They are perhaps the most mysterious molecule discovered in the human body yet. Prions are the infectious agents behind “mad cow disease” or bovine spongiform encephalopathy in cows, Creutzfeldt-Jakob disease in humans, and scrapie in sheep. Scientists today face a mountain of questions about these diseases and the insidious proteins gone bad that cause them.

“In the early eighties, when [scientists] didn’t know that prions are what they are…they thought they were viruses,” explained U of T professor of virology Mounir Abouhaider.

Now, scientists know that prions are produced by the body as any other protein is, via genes. Prion diseases in livestock have been known for centuries, as had the rare cases of neurodegenerative Creutzfeldt-Jakob disease. But until two decades ago, no one suspected one of the body’s own proteins could be responsible.

“Everyone was looking for a bit of nucleic acid [because] you can’t have an infectious agent without RNA or DNA in it,” recounted Abouhaider.

The discovery in 1982 that a “proteinaceous infectious particle” could spread disease caused upheaval in the medical world.

“That was a novel thing because it was not easy to understand how a protein could be an infectious agent.”

But prions only entered the public stage when an outbreak of Creutzfeldt-Jakob in the U.K. killed 100 to 150 people in the late eighties. At that time, scientists could not conclusively pin down the source of the outbreak, contaminated beef.

Of the body, for the body?

Infectious prions are unique super-villains in the protein society of the human body. At first glance, prions seem to be nothing more than malformed, highly durable proteins that reshape regular, harmless prions into disease-causing particles simply by coming into contact with them. No other human protein can transform normal proteins like this, and no prion can resist being transformed.

Normal, healthy prions are found all over the nervous system, occurring in the highest levels in the brain. Natural prions do not cause disease, but the role they do play in our bodies is still unknown.

Researchers also don’t know what makes a prion “go bad.” In inherited prion diseases, like cases of Creutzfeldt-Jacob that can be traced in genealogies, the “bad” prion is encoded in a person’s genes. In transmitted cases, like human “mad cow” outbreaks, a malformed prion is ingested and begins its slow spread through the brain. Some cases, which don’t seem to fit either criterion, are called spontaneous.

Regardless, the disease that results is almost always the same. The years-long breakdown of brain cells impairs function after function, until not even the cells that control breathing remain functional.
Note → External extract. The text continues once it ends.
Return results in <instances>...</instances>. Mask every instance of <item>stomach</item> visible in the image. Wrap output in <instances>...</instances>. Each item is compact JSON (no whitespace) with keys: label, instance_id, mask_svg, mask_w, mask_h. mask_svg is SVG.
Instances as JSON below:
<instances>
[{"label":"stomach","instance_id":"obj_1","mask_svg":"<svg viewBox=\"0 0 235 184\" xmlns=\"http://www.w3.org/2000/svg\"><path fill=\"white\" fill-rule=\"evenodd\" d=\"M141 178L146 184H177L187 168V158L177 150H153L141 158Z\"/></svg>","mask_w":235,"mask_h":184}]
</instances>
It’s no coincidence that bad prions cause neurodegenerative disease because most normal prions are found in the brain.

Bad prions warp healthy ones into copies of themselves by simply touching them-an idea so strange and new that some scientists don’t believe it. Abouhaider, however, is among the majority of scientists that supports the idea. He dubs the conversion of a normal prion to an infectious prion a “flip.”

“If one of them flips and it’s sitting next to its sister, which is in the proper form, it will flip [its sister] into its infectious form. You only need to have one [infectious prion] to convert the regular protein to the infectious form by touching it.”
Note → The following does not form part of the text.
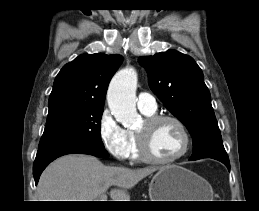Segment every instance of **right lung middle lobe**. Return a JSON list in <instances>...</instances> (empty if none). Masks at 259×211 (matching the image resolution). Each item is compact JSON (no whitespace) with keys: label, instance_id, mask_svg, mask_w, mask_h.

It may take up to 30 years, but a single infectious prion in the brain will convert every normal prion until bunches of prions form larger and larger clumps. These plaques get so large and intrusive that cells begin to die.
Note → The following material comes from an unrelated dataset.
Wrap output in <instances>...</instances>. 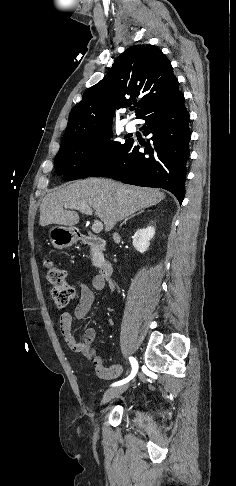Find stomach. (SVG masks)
<instances>
[{"mask_svg": "<svg viewBox=\"0 0 236 486\" xmlns=\"http://www.w3.org/2000/svg\"><path fill=\"white\" fill-rule=\"evenodd\" d=\"M52 245L57 249H64L77 242L78 237L73 227L54 226L49 232Z\"/></svg>", "mask_w": 236, "mask_h": 486, "instance_id": "0dacf381", "label": "stomach"}]
</instances>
They’re beefy little suckers, to say the least

One of the reasons infectious prions manage to survive the stomach, whose acidity can break down almost everything, is their incredibly resistant structure.

Infectious prions make use of a robust form described as beta sheets-a structure that can also be found in hair-to endure harsh conditions. Even modern sterilization techniques such as autoclaving cannot break down a prion.

“The hair is a protein and you can swallow a hair and it comes out as a hair,” described Abouhaider. “So the enzymes in the stomach can’t digest [a prion]. It has the potential to infect other [prions].”

Blood transfusions are a prion infection hazard when a blood donor doesn’t know he or she has a prion disease. The slow spread of the disease means that many remain unaware of their condition until their cognitive abilities begin to fail in the later stages of the illness.

With the addition of Creutzfeldt-Jacob cases caused by contaminated medical instruments, the death toll has risen to 160 in the U.K. But Abouhaider and other epidemiologists are confident that number won’t spike again anytime soon.

“There’s still a scare in England,” said Abouhaider. “During that outbreak of mad cow disease in England, very few right away showed the signs of the disease and died. People [thought that] by five or 10 or 15 years later, there [were] going to be a huge number of people showing the disease. But this doesn’t seem to be the case.”